_TASK DIRECTIONS_
The result should be an exact copy of every record, with no pictures kept.

_Extracted page text data_
_____

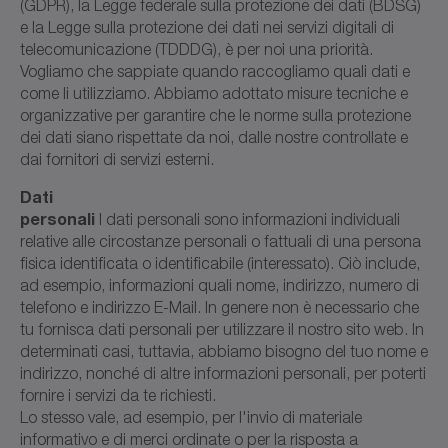
(GDPR), la Legge federale sulla protezione dei dati (BDSG)
e la Legge sulla protezione dei dati nei servizi digitali di
telecomunicazione (TDDDG), è per noi una priorità.
Vogliamo che sappiate quando raccogliamo quali dati e
come li utilizziamo. Abbiamo adottato misure tecniche e
organizzative per garantire che le norme sulla protezione
dei dati siano rispettate da noi, dalle nostre controllate e
dai fornitori di servizi esterni.
Dati
personali
I dati personali sono informazioni individuali
relative alle circostanze personali o fattuali di una persona
fisica identificata o identificabile (interessato). Ciò include,
ad esempio, informazioni quali nome, indirizzo, numero di
telefono e indirizzo E-Mail. In genere non è necessario che
tu fornisca dati personali per utilizzare il nostro sito web. In
determinati casi, tuttavia, abbiamo bisogno del tuo nome e
indirizzo, nonché di altre informazioni personali, per poterti
fornire i servizi da te richiesti.
Lo stesso vale, ad esempio, per l'invio di materiale
informativo e di merci ordinate o per la risposta a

_____

_ANSWER SPACE_
(GDPR), la Legge federale sulla protezione dei dati (BDSG)
e la Legge sulla protezione dei dati nei servizi digitali di
telecomunicazione (TDDDG), è per noi una priorità.
Vogliamo che sappiate quando raccogliamo quali dati e
come li utilizziamo. Abbiamo adottato misure tecniche e
organizzative per garantire che le norme sulla protezione
dei dati siano rispettate da noi, dalle nostre controllate e
dai fornitori di servizi esterni.
Dati
personali
I dati personali sono informazioni individuali
relative alle circostanze personali o fattuali di una persona
fisica identificata o identificabile (interessato). Ciò include,
ad esempio, informazioni quali nome, indirizzo, numero di
telefono e indirizzo E-Mail. In genere non è necessario che
tu fornisca dati personali per utilizzare il nostro sito web. In
determinati casi, tuttavia, abbiamo bisogno del tuo nome e
indirizzo, nonché di altre informazioni personali, per poterti
fornire i servizi da te richiesti.
Lo stesso vale, ad esempio, per l'invio di materiale
informativo e di merci ordinate o per la risposta a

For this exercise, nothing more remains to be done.